With this technology researchers can also use polymeric nanoparticles to transfect primary human T cells or hematopoietic stem cells following in vitro incubation to induce a transient expression of therapeutically relevant proteins that can generate permanent alterations in the absence of transgene integration. In a recent study [13], these particles were used to modify T cells present in a mixed population of immune cells isolated from peripheral blood by knocking out the native TCR among T cells to which a chimeric antigen receptor (CAR) was subsequently introduced. T cells were also transfected with an mRNA encoding a transcription factor that promotes central memory T cell formation, and the resultant improved antitumor functionality of these CAR T cells in a mouse model of lymphoma led to enhanced survival.
One main advantage of lipid nanoparticles is that they do not involve neither the costly and elaborate protocols required by viral vectors, nor physical disruption of the cell membrane that results in the cytotoxicity observed upon electroporation.
Some immunoengineering approaches are now entering the clinic, although the manufacturing of clinical-grade materials represents a key factor that cannot be overlooked. Particles, devices and cells require reproducibility and scalable chemistry, manufacturing and a translation towards good manufacturing practice-grade production. Despite all these difficulties, immunoengineering is maturing fast and soon will positively impact the patient lives.
References:
1. Goldberg, M.S., Improving cancer immunotherapy through nanotechnology. Nat Rev Cancer, 2019. 19(10): p. 587-602.

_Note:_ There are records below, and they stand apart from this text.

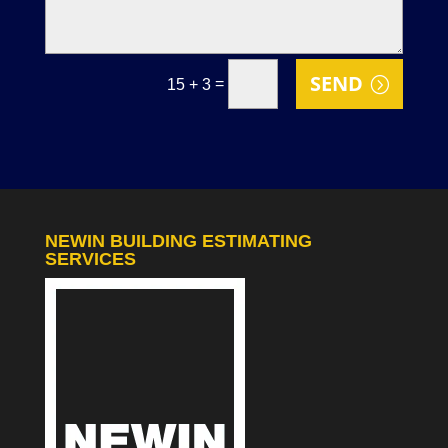
SEND
=
15 + 3
NEWIN BUILDING ESTIMATING
SERVICES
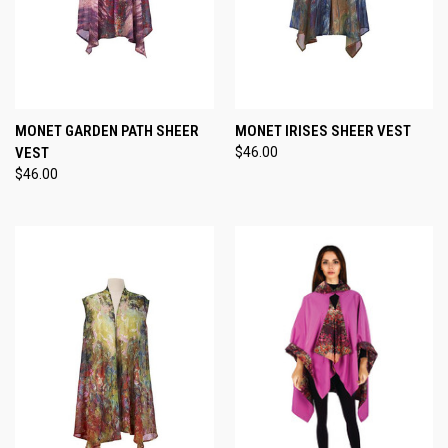
MONET GARDEN PATH SHEER
MONET IRISES SHEER VEST
VEST
$46.00
$46.00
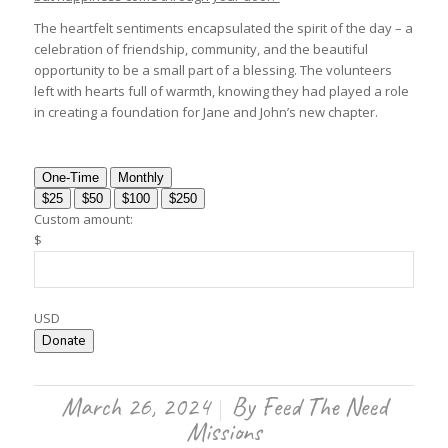
The heartfelt sentiments encapsulated the spirit of the day – a
celebration of friendship, community, and the beautiful
opportunity to be a small part of a blessing. The volunteers
left with hearts full of warmth, knowing they had played a role
in creating a foundation for Jane and John’s new chapter.
One-Time
Monthly
$25
$50
$100
$250
Custom amount:
$
USD
Donate
March 26, 2024
By
Feed The Need
/
Missions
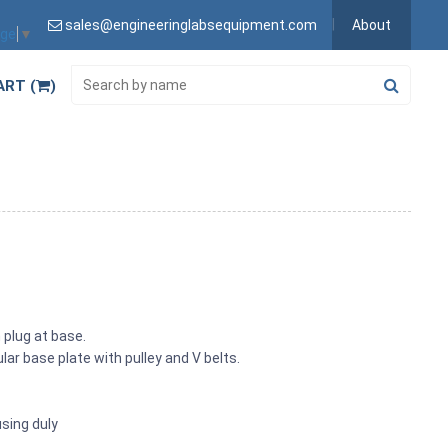
sales@engineeringlabsequipment.com
About
age
▼
ART (
)
plug at base.
r base plate with pulley and V belts.
sing duly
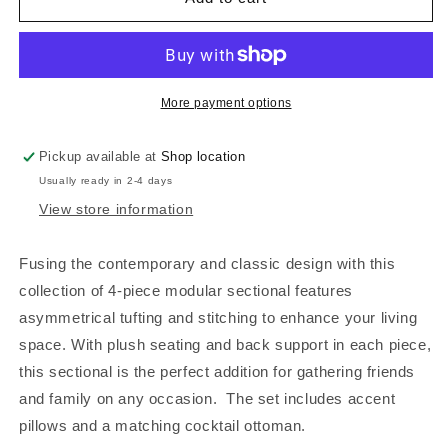
ESPRESSO
ESPRESSO
FAUX
FAUX
LEATHER,
LEATHER,
F6934
F6934
More payment options
Pickup available at
Shop location
Usually ready in 2-4 days
View store information
Fusing the contemporary and classic design with this
collection of 4-piece modular sectional features
asymmetrical tufting and stitching to enhance your living
space. With plush seating and back support in each piece,
this sectional is the perfect addition for gathering friends
and family on any occasion. The set includes accent
pillows and a matching cocktail ottoman.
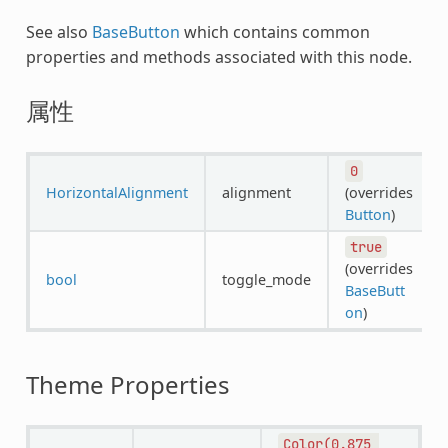
See also
BaseButton
which contains common
properties and methods associated with this node.
属性
0
HorizontalAlignment
alignment
(overrides
Button
)
true
(overrides
bool
toggle_mode
BaseButt
on
)
Theme Properties
Color(0.875,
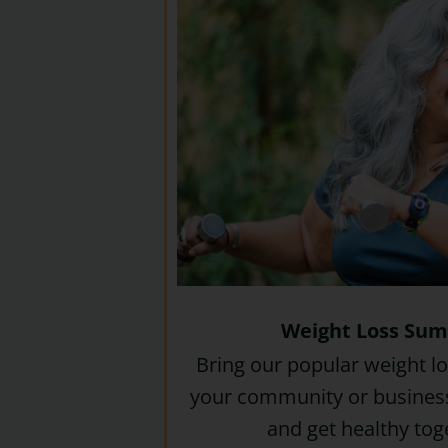
Weight Loss Su
Bring our popular weight l
your community or business
and get healthy tog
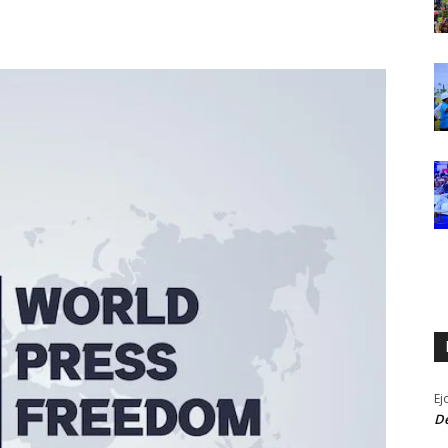
Ej
De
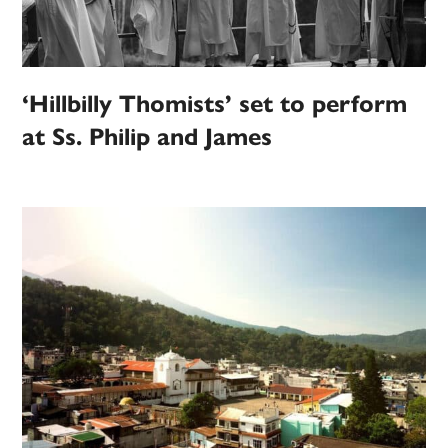
‘Hillbilly Thomists’ set to perform
at Ss. Philip and James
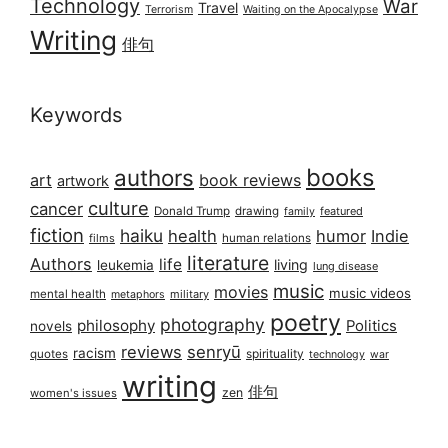
Technology
War
Travel
Terrorism
Waiting on the Apocalypse
Writing
俳句
Keywords
books
authors
art
book reviews
artwork
culture
cancer
Donald Trump
drawing
featured
family
fiction
haiku
health
humor
Indie
films
human relations
literature
Authors
life
living
leukemia
lung disease
music
movies
music videos
mental health
military
metaphors
poetry
photography
philosophy
Politics
novels
reviews
senryū
racism
spirituality
quotes
technology
war
writing
俳句
zen
women's issues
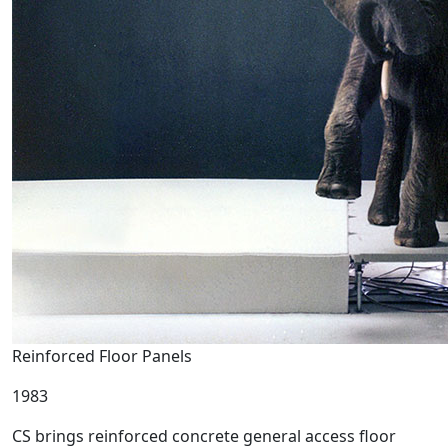
Reinforced Floor Panels
1983
CS brings reinforced concrete general access floor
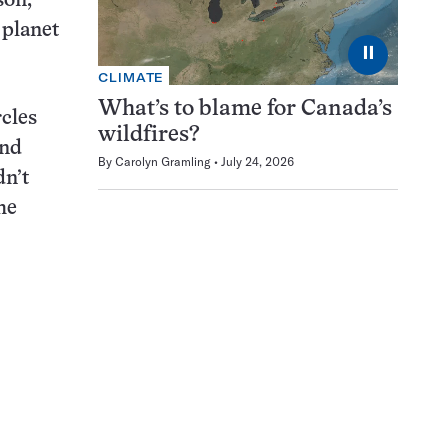
son,
 planet
⏸
CLIMATE
What’s to blame for Canada’s
rcles
wildfires?
und
By
Carolyn Gramling
July 24, 2026
dn’t
he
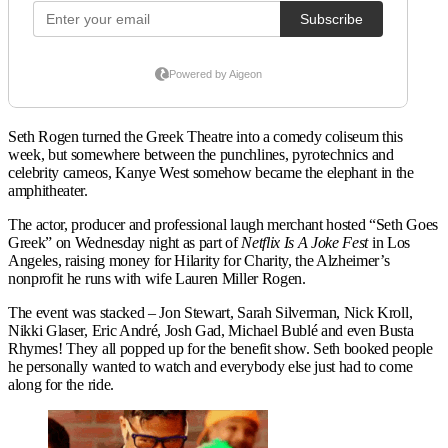
Seth Rogen turned the Greek Theatre into a comedy coliseum this
week, but somewhere between the punchlines, pyrotechnics and
celebrity cameos, Kanye West somehow became the elephant in the
amphitheater.
The actor, producer and professional laugh merchant hosted “Seth Goes
Greek” on Wednesday night as part of
Netflix Is A Joke Fest
in Los
Angeles, raising money for Hilarity for Charity, the Alzheimer’s
nonprofit he runs with wife Lauren Miller Rogen.
The event was stacked – Jon Stewart, Sarah Silverman, Nick Kroll,
Nikki Glaser, Eric André, Josh Gad, Michael Bublé and even Busta
Rhymes! They all popped up for the benefit show. Seth booked people
he personally wanted to watch and everybody else just had to come
along for the ride.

2. Khalil, D.N., et al., The future of cancer treatment: immunomodulation, CARs and combination immunotherapy. Nat Rev Clin Oncol, 2016. 13(5): p. 273-90.

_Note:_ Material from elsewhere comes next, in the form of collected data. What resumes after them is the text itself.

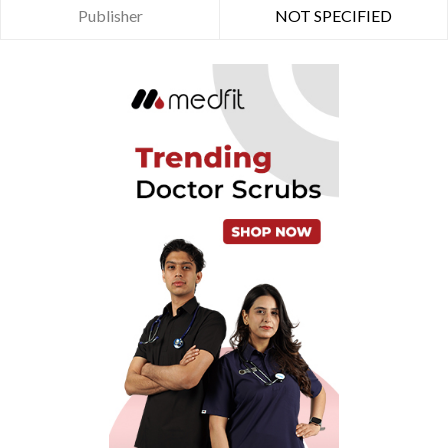
Publisher
NOT SPECIFIED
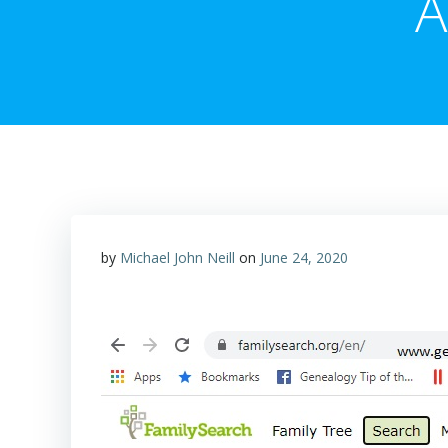
A
by
Michael John Neill
on
June 24, 2020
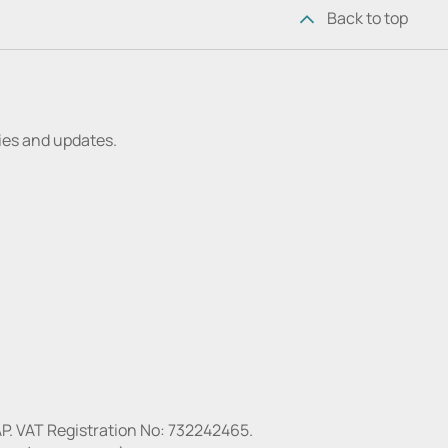
Back to top
ries and updates.
P. VAT Registration No: 732242465.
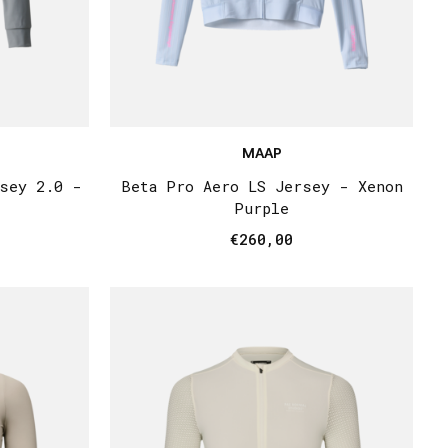
MAAP
rsey 2.0 -
Beta Pro Aero LS Jersey - Xenon
Purple
€260,00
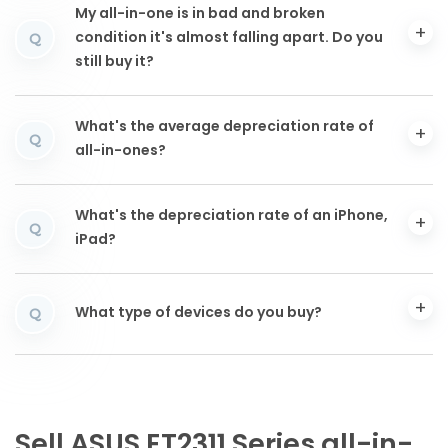
My all-in-one is in bad and broken
condition it's almost falling apart. Do you
Q
still buy it?
What's the average depreciation rate of
Q
all-in-ones?
What's the depreciation rate of an iPhone,
Q
iPad?
What type of devices do you buy?
Q
Sell ASUS ET2311 Series all-in-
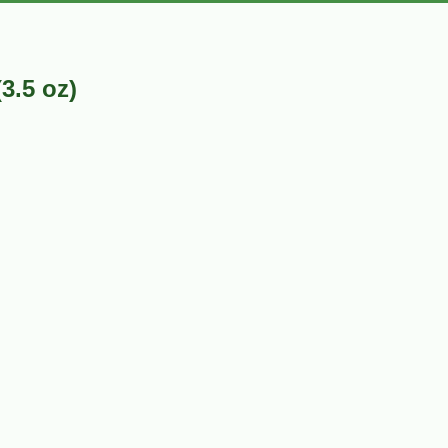
3.5 oz)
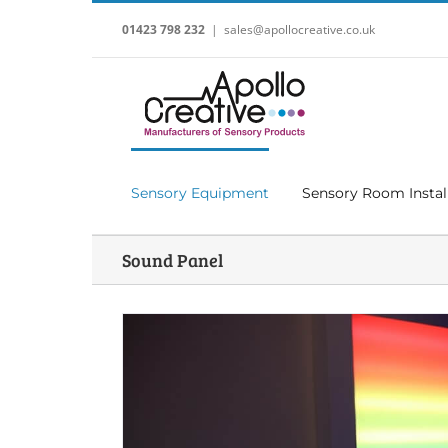
Skip
to
01423 798 232
|
sales@apollocreative.co.uk
content
Sensory Equipment
Sensory Room Instal
Sound Panel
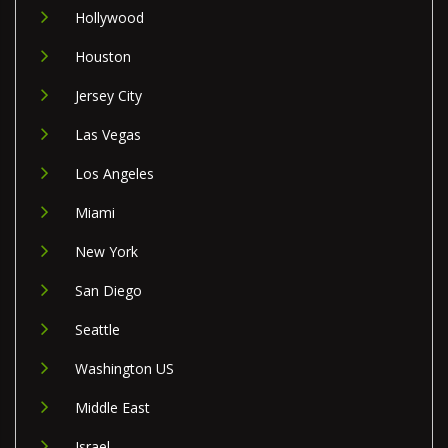
Hollywood
Houston
Jersey City
Las Vegas
Los Angeles
Miami
New York
San Diego
Seattle
Washington US
Middle East
Israel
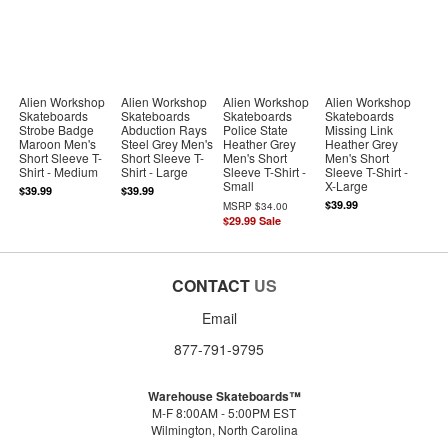
Alien Workshop
Alien Workshop
Alien Workshop
Alien Workshop
Skateboards
Skateboards
Skateboards
Skateboards
Strobe Badge
Abduction Rays
Police State
Missing Link
Maroon Men's
Steel Grey Men's
Heather Grey
Heather Grey
Short Sleeve T-
Short Sleeve T-
Men's Short
Men's Short
Shirt - Medium
Shirt - Large
Sleeve T-Shirt -
Sleeve T-Shirt -
Small
X-Large
$39.99
$39.99
$39.99
MSRP
$34.00
$29.99
Sale
CONTACT
US
Email
877-791-9795
Warehouse Skateboards™
M-F 8:00AM - 5:00PM EST
Wilmington, North Carolina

3. Yarchoan, M., A. Hopkins, and E.M. Jaffee, Tumor Mutational Burden and Response Rate to PD-1 Inhibition. N Engl J Med, 2017. 377(25): p. 2500-2501.
4. Sharma, P., et al., Primary, Adaptive, and Acquired Resistance to Cancer Immunotherapy. Cell, 2017. 168(4): p. 707-723.
5. Jeanbart, L. and M.A. Swartz, Engineering opportunities in cancer immunotherapy. Proc Natl Acad Sci U S A, 2015. 112(47): p. 14467-72.
6. Riley, R.S., et al., Delivery technologies for cancer immunotherapy. Nat Rev Drug Discov, 2019. 18(3): p. 175-196.
7. Kwong, B., et al., Localized immunotherapy via liposome-anchored Anti-CD137 + IL-2 prevents lethal toxicity and elicits local and systemic antitumor immunity. Cancer Res, 2013. 73(5): p. 1547-58.
8. Perica, K., et al., Magnetic field-induced T cell receptor clustering by nanoparticles enhances T cell activation and stimulates antitumor activity. ACS Nano, 2014. 8(3): p. 2252-60.
9. Perica, K., et al., Enrichment and Expansion with Nanoscale Artificial Antigen Presenting Cells for Adoptive Immunotherapy. ACS Nano, 2015. 9(7): p. 6861-71.
10. Fadel, T.R., et al., A carbon nanotube-polymer composite for T-cell therapy. Nat Nanotechnol, 2014. 9(8): p. 639-47.
11. Fadel, T.R., et al., Adsorption of multimeric T cell antigens on carbon nanotubes: effect on protein structure and antigen-specific T cell stimulation. Small, 2013. 9(5): p. 666-72.
12. Kuai, R., et al., Designer vaccine nanodiscs for personalized cancer immunotherapy. Nat Mater, 2017. 16(4): p. 489-496.
13. Moffett, H.F., et al., Hit-and-run programming of therapeutic cytoreagents using mRNA nanocarriers. Nat Commun, 2017. 8(1): p. 389.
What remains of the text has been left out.